In the summer of 2023, Greeks reclaimed the beaches from sunbeds and beach bars. The protest is often called the “towel movement”. The government has imposed stricter rules on the usage of the beaches and ensured that these are respected through regular inspections. In Greece, all beaches are freely accessible by law and can’t be private.
The stakes are high for the Greek economy. After greater than a decade of austerity following the financial crisis, GDP continues to be much lower than it was before 2008. One vivid spot is tourism, which has broken pre-pandemic records and can account for nearly a fifth of economic output in 2023, based on the World Travel and Tourism Council.

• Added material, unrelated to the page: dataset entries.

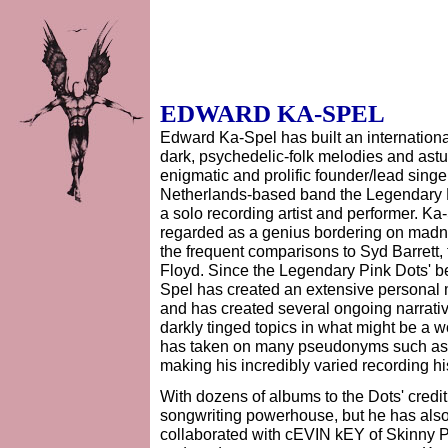
EDWARD KA-SPEL
Edward Ka-Spel has built an international
dark, psychedelic-folk melodies and astute
enigmatic and prolific founder/lead sing
Netherlands-based band the Legendary 
a solo recording artist and performer. Ka
regarded as a genius bordering on madn
the frequent comparisons to Syd Barrett, t
Floyd. Since the Legendary Pink Dots' b
Spel has created an extensive personal m
and has created several ongoing narrativ
darkly tinged topics in what might be a w
has taken on many pseudonyms such as 
making his incredibly varied recording hi
With dozens of albums to the Dots' credi
songwriting powerhouse, but he has als
collaborated with cEVIN kEY of Skinny Pu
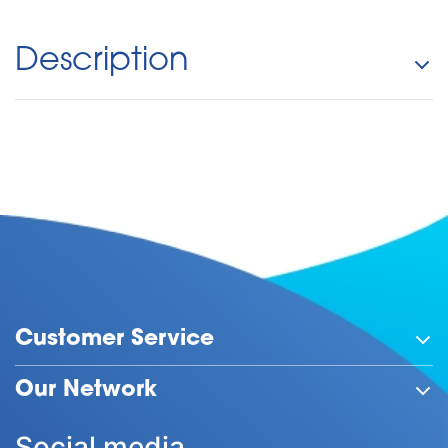
Description
Customer Service
Our Network
Social media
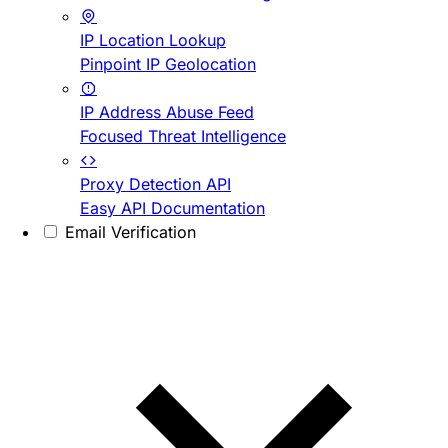
IP Location Lookup
Pinpoint IP Geolocation
IP Address Abuse Feed
Focused Threat Intelligence
Proxy Detection API
Easy API Documentation
Email Verification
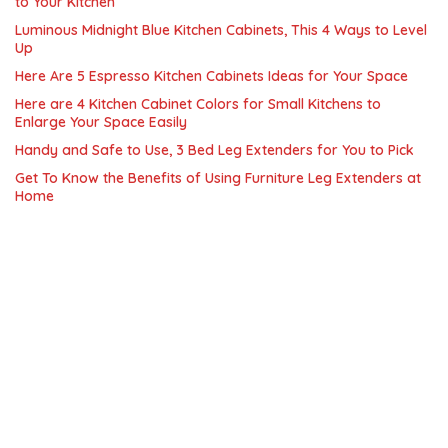
to Your Kitchen
Luminous Midnight Blue Kitchen Cabinets, This 4 Ways to Level
Up
Here Are 5 Espresso Kitchen Cabinets Ideas for Your Space
Here are 4 Kitchen Cabinet Colors for Small Kitchens to
Enlarge Your Space Easily
Handy and Safe to Use, 3 Bed Leg Extenders for You to Pick
Get To Know the Benefits of Using Furniture Leg Extenders at
Home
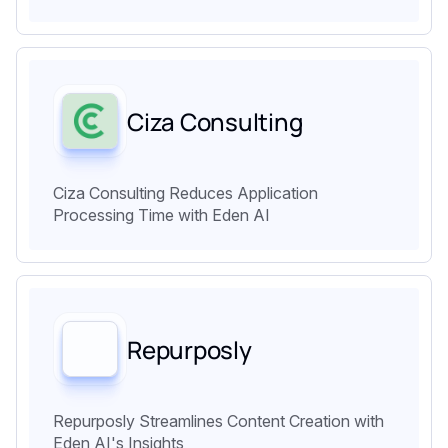
Ciza Consulting
Ciza Consulting Reduces Application
Processing Time with Eden AI
Repurposly
Repurposly Streamlines Content Creation with
Eden AI's Insights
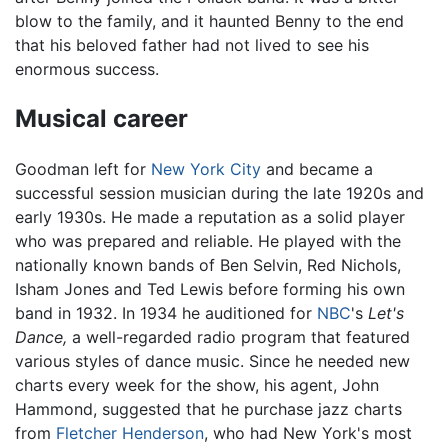
blow to the family, and it haunted Benny to the end
that his beloved father had not lived to see his
enormous success.
Musical career
Goodman left for
New York City
and became a
successful session musician during the late 1920s and
early 1930s. He made a reputation as a solid player
who was prepared and reliable. He played with the
nationally known bands of Ben Selvin, Red Nichols,
Isham Jones and Ted Lewis before forming his own
band in 1932. In 1934 he auditioned for
NBC
's
Let's
Dance,
a well-regarded radio program that featured
various styles of dance music. Since he needed new
charts every week for the show, his agent, John
Hammond, suggested that he purchase jazz charts
from
Fletcher Henderson
, who had New York's most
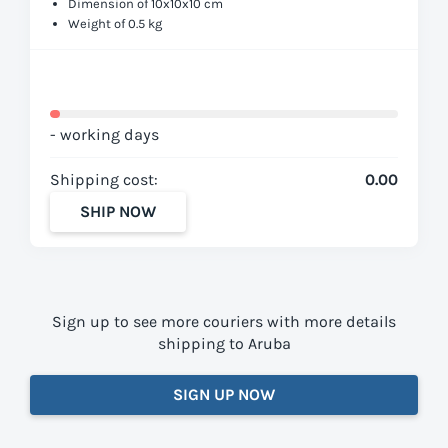
Dimension of 10x10x10 cm
Weight of 0.5 kg
- working days
Shipping cost:
0.00
SHIP NOW
Sign up to see more couriers with more details
shipping to Aruba
SIGN UP NOW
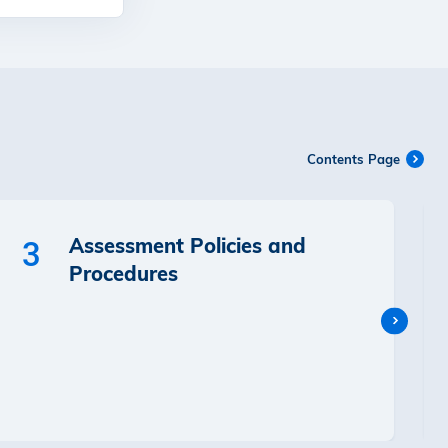
Contents Page
Assessment Policies and
3
Procedures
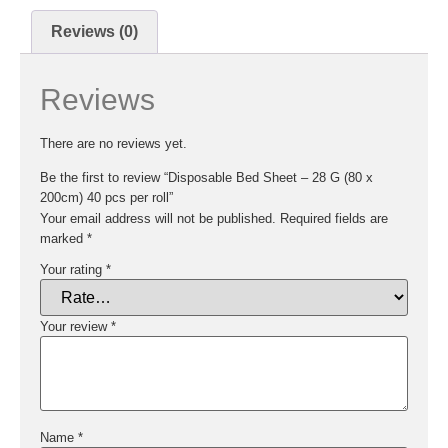
Reviews (0)
Reviews
There are no reviews yet.
Be the first to review “Disposable Bed Sheet – 28 G (80 x
200cm) 40 pcs per roll”
Your email address will not be published.
Required fields are
marked
*
Your rating
*
Your review
*
Name
*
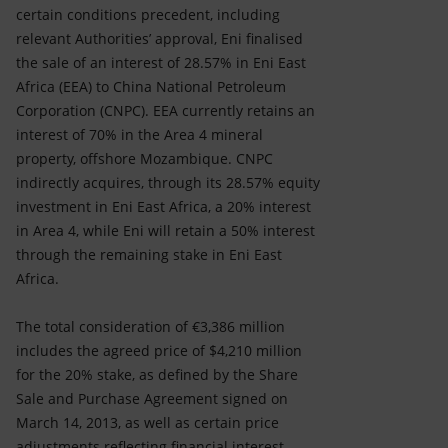
certain conditions precedent, including
relevant Authorities’ approval, Eni finalised
the sale of an interest of 28.57% in Eni East
Africa (EEA) to China National Petroleum
Corporation (CNPC). EEA currently retains an
interest of 70% in the Area 4 mineral
property, offshore Mozambique. CNPC
indirectly acquires, through its 28.57% equity
investment in Eni East Africa, a 20% interest
in Area 4, while Eni will retain a 50% interest
through the remaining stake in Eni East
Africa.
The total consideration of €3,386 million
includes the agreed price of $4,210 million
for the 20% stake, as defined by the Share
Sale and Purchase Agreement signed on
March 14, 2013, as well as certain price
adjustments reflecting financial interest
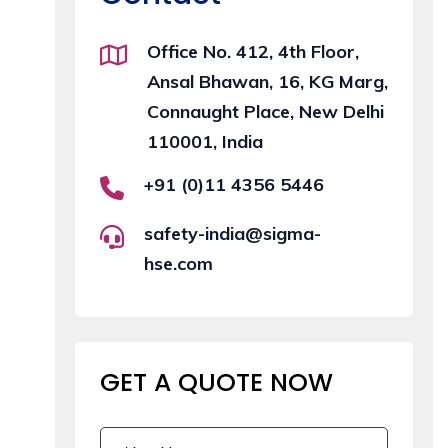
Office No. 412, 4th Floor,
Ansal Bhawan, 16, KG Marg,
Connaught Place, New Delhi
110001, India
+91 (0)11 4356 5446
safety-india@sigma-
hse.com
GET A QUOTE
NOW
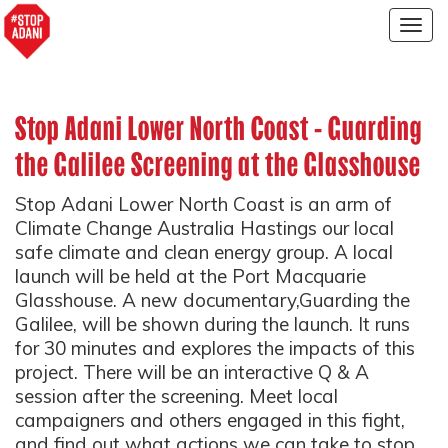
Togg
navig
Stop Adani Lower North Coast - Guarding
the Galilee Screening at the Glasshouse
Stop Adani Lower North Coast is an arm of
Climate Change Australia Hastings our local
safe climate and clean energy group. A local
launch will be held at the Port Macquarie
Glasshouse. A new documentary,Guarding the
Galilee, will be shown during the launch. It runs
for 30 minutes and explores the impacts of this
project. There will be an interactive Q & A
session after the screening. Meet local
campaigners and others engaged in this fight,
and find out what actions we can take to stop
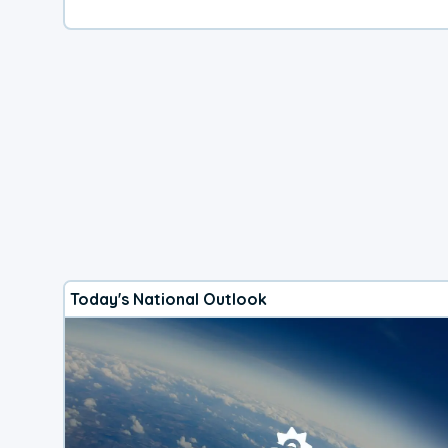
Today's National Outlook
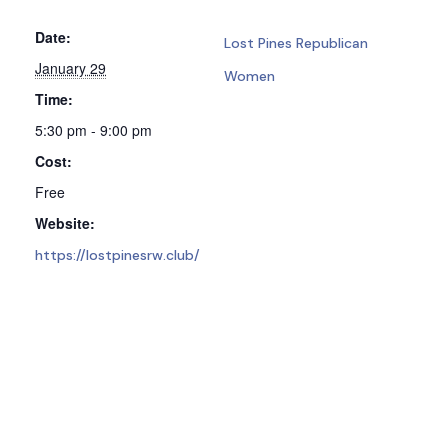
Date:
Lost Pines Republican
January 29
Women
Time:
5:30 pm - 9:00 pm
Cost:
Free
Website:
https://lostpinesrw.club/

According to the Bank of Greece, the country attracted 32.7 million tourists in 2023, 18% greater than the previous yr, while the primary quarter of 2024 brought almost 25% more visitors than the identical period last yr.
Sites in danger
Meanwhile, the pressure continues to mount in some places. A number of islands away from Santorini, in the favored beach resort of Serifos, Mayor Konstantinos Revinthis said that no restaurants could be open from December to February. “Nothing is open for the locals on Serifos anymore,” he said.
Serifos, together with Folegandros and Sifnos, made it onto the list of Europe’s most endangered sites this yr, compiled by the heritage conservation group Europa Nostra, which cited “unrestrained construction” and the destruction of natural resources. Forest fires break out in July, while the heatwave in Greece continues to be smoldering.
Revinthis said “tourists will be in for a nasty surprise this year due to the water shortage” and must also prepare for worsening traffic congestion that might cause them to miss their ferry departure time. “They need to know that they will not be able to shower unless there is an immediate solution.”